When you bring in expectations, the reality almost never matches the dream. If you had pre-set expectations, you would lose perspective of the little things your partner is trying to do. It would also mean that you hold yourself accountable to meet a benchmark too. All this would do is create unnecessary tension, self-doubt, and nervousness.
Everybody feels more confident after validation. Speak up if you like the shirt on them or if you like it to go.
It’s important you dress up in clothes that make you feel confident and that you feel incredibly amazing in. Show your partner that you’ve put in an effort to try and please them. This is an area you can freely experiment with to bring out your preferences in clothing.
Things are never pleasant when they are rushed. It doesn’t matter if it’s your essay, the new recipe you were trying or your big night. Rushing things will leave you unable to enjoy and appreciate the little things.

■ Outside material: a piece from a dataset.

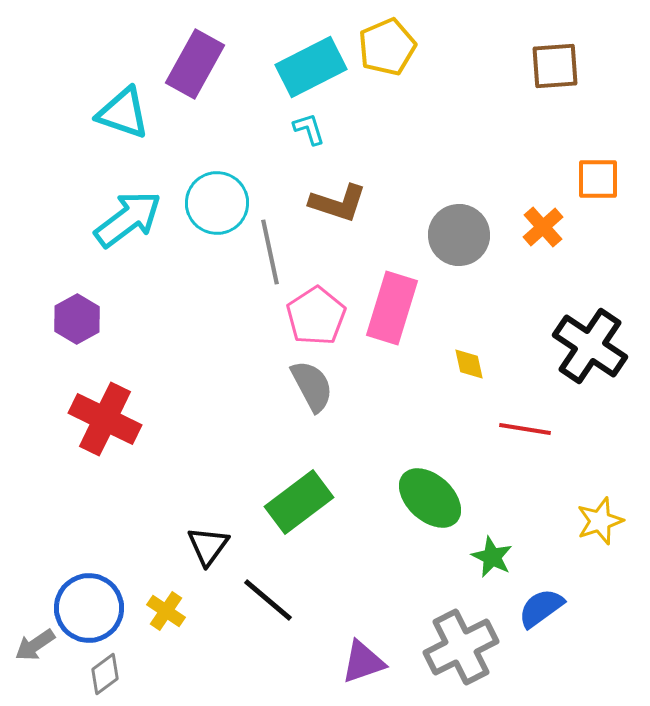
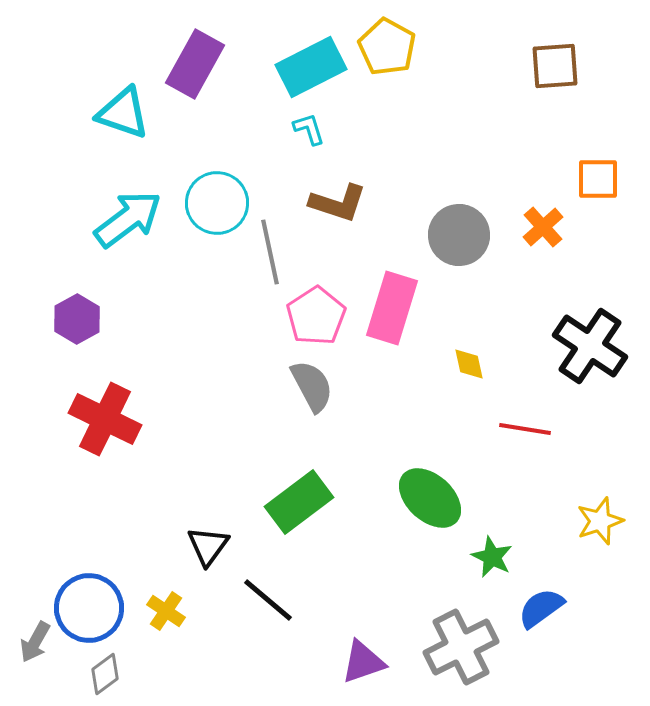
yellow pentagon: rotated 20 degrees counterclockwise
gray arrow: moved 3 px up; rotated 27 degrees counterclockwise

Additionally, try to keep the morning after and the night before free. So that you can spend time together without the pressure of making it to somewhere else the next morning.
It’s important that you’re relaxed and you make the other person comfortable and feel at home too. Unwind with a drink or maybe a dance.
Sounds almost strange but your physiology determines your psychology, and this is true for everything. Even on your night together. It’s nothing short of meditating where you truly must feel in contact with your own body. The best way to do it is through breathing. Try to take deep breathes and sync your breathing with your partner.
The world is a busy place, and with the advent of cell phones, we’re addicted to a 24-hour constantly updating dashboard of other’s lives. So, at times, it might even feel strange to cut it all out for a night but that’s what will ensure that you focus on each other and nobody or nothing else.
It’s important that you are truly in the moment. That is when you’re capable of experiencing true joy. Connect with yourself and your partner. Talk about what you expect, what you like about them, any reservations that you have. Try to accommodate your partner by actively listening to him, and providing reassurance where necessary.
As human beings, we connect through experiences and by sharing our pain. Let that true connection form by talking about your fears, insecurities, desires until you feel in sync with each other’s emotions.
It’s crucial that you realize a yes earlier might not be a yes on the night too. Especially, if it’s the first time for either of you, give each other that time and space to make that decision. Don’t pressurize or blame yourself. Sometimes, a no from the other person has nothing to do with you. It is just that they are not ready.
Remember you should be comfortable. Not too comfortable to the point where you just don’t care about anything but comfortable enough to be able to be yourself. In a safe space, where you can express yourself freely without the feeling like you’re being judged.